発端
長門編
男だと思っていたが、それは大きな間違いであった。
私達は南極基地を出発した後、無事に東シナ海上空に到着した。
だがテロ組織は先にこちらの動きを察知したらしく、軍の出動は空振りに終わった。
戦艦は上空待機の指示を受け、高度12000mに留まっている。
そして本部からの援護部隊が到着したのが、つい1時間前の出来事である。
彼らは最新鋭の戦闘機であるF-67Aでやって来た。
F-67とは新国際連合軍が開発した多用途戦闘機のことで、高いステルス性と機動性を持ち合わせている。
我々の世界では「Killer Whale」日本語で鯱と呼ばれており、最前線で活躍している。
その中でも今回やって来た部隊は世界最強と謳われる4人組で、数々の修羅場を乗り越えて来たエースという訳だ。
私はが知っているのはその程度の情報だけで、詳しいことは周りの話を聞いて判断するしかない。
部隊が到着した直後の格納庫は、業界の有名人を一目見ようとする人で大騒ぎになった。
私も青葉二尉に連れられて4人を見に行くことになった。
4人のうち2人が日本人で残り2人は日本人ではないということだけ、見た目で判断できた。
ここで私は、エース部隊は全員男だと思い込んでいた。
そして先程の事である。
お祭り騒ぎが終わり、ようやく艦内が静かになった頃、私は霧島三佐に連れられて部隊に挨拶をしに行くことになった。
私はこの様な社交辞令の様な物の経験が少なかったので、かなり緊張していた。
4人が待つという部屋に到着し、霧島三佐がノックをする。
中に入ると、対Gスーツから着替えたエース4人が居た。
ここで私は驚いた。
体格の良い男が3人と、女が1人居たからである。
おそらく隊長である日本人の男、その横に居たのが日本人の女だった。
かなり短く切られた髪と私の先入観のせいで男だと思っていた女は、村雨という名前だった。
霧島三佐も私の中ではかなりインパクトの強い人である。
しかしそれ以上の気迫の様な物が彼女にはあった。
そのインパクトと驚きのせいで、霧島三佐と隊長のやり取りは殆ど記憶に無い。
気付けば挨拶は終わっており、部屋を出ていた。
そして今、廊下で偶然彼女に出会ってしまったのである。
「先程の挨拶に来られた方ですか?」
先制攻撃を仕掛けられて私は戸惑った。
「はい。この艦の操舵手を務める長門二尉と言います。」
私は殆ど反射的に答えていた。
男だと思っていた印象が、予想より遥かに脳に残っていた。
その為、頭の考えるスペースが少ない。
これでは反射的な言葉しか出て来ない。
「私は村雨二尉と申します。

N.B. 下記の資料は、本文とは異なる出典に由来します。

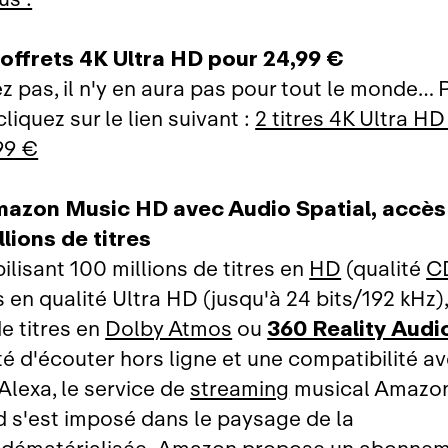
offrets 4K Ultra HD pour 24,99 €
ez pas, il n'y en aura pas pour tout le monde… 
 cliquez sur le lien suivant :
2 titres 4K Ultra H
99 €
mazon Music HD avec Audio Spatial, accès i
llions de titres
lisant 100 millions de titres en
HD
(qualité
C
s en qualité Ultra HD (jusqu'à 24 bits/192 kHz)
de titres en
Dolby Atmos
ou
360 Reality Audi
té d'écouter hors ligne et une compatibilité a
lexa, le service de
streaming
musical Amazo
d s'est imposé dans le paysage de la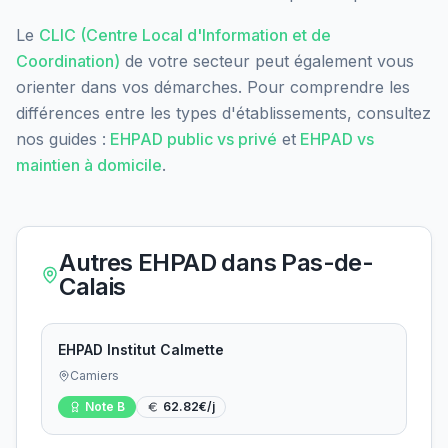
Le
CLIC (Centre Local d'Information et de
Coordination)
de votre secteur peut également vous
orienter dans vos démarches. Pour comprendre les
différences entre les types d'établissements, consultez
nos guides :
EHPAD public vs privé
et
EHPAD vs
maintien à domicile
.
Autres EHPAD dans
Pas-de-
Calais
EHPAD Institut Calmette
Camiers
Note
B
62.82
€/j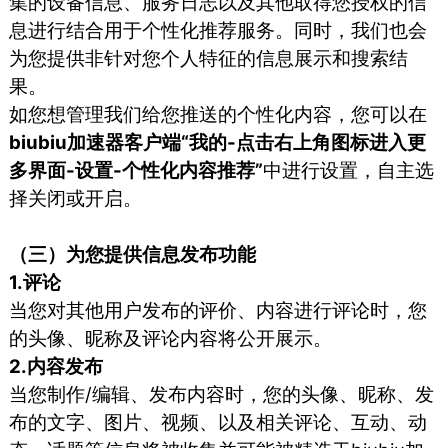
集的设备信息、服务日志以及其他取得您授权的信
息进行结合用于个性化推荐服务。同时，我们也会
为您提供非针对您个人特征的信息展示和搜索结
果。
如您想管理我们给您推送的个性化内容，您可以在
biubiu加速器客户端“我的-点击右上角图标进入更
多界面-设置-个性化内容推荐”
中进行设置，自主选
择关闭或开启。
（三）为您提供信息发布功能
1.评论
当您对其他用户发布的评价、内容进行评论时，您
的头像、昵称及评论内容将公开展示。
2.内容发布
当您制作/编辑、发布内容时，您的头像、昵称、发
布的文字、图片、视频、以及相关评论、互动、动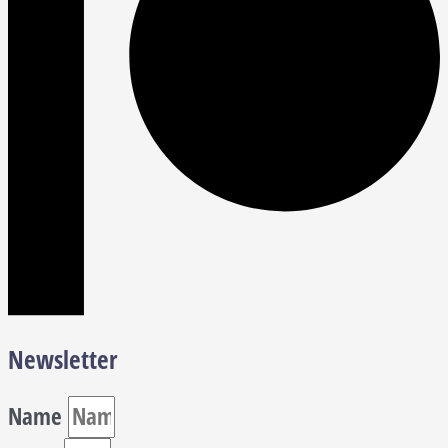
Newsletter
Name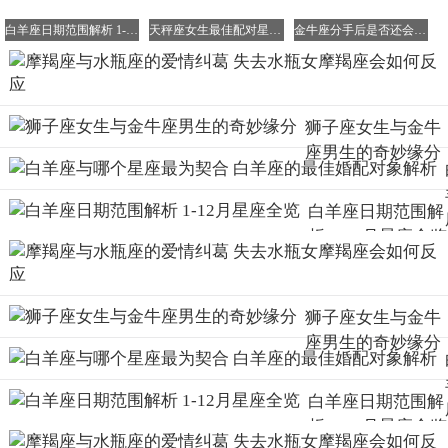
白羊座日期范围解析 1-12月星座全览
天秤座女生最佳配对星座大揭秘
金牛座分手后是否还会联系你(深度解析)
狮子座女生与金牛
座男生的奇妙缘分
白羊座日期范围解
析 1-12月星座全览
狮子座女生与金牛
座男生的奇妙缘分
白羊座日期范围解
析 1-12月星座全览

よろしくお願いします。」
よく通る声でそう言われた。
「こちらこそ、よろしくお願いします。」
よく見てみると、かなり鍛えられているのが服の上からでも分かる。
年齢もかなり若く、おそらく私と大差無いだろう。
髪は耳の上で切られており、清潔感がある。
ここまでは普通のボーイッシュな女性だが、漂うエースの貫禄が一般人とは異なっていた。
そこから先はちょっとした連絡事項の話だった。
トイレや食堂など艦内の場所の説明が殆どで、あまり深い話はしなかった。
案内を終えると、軽くお礼をして何処かへ行ってしまった。
私は元々、会話が得意な人種ではない。
その為、会話が終わった後、ようやく脳が動き出した。
私と彼女の出会いは、この様な何の変哲もないものであった。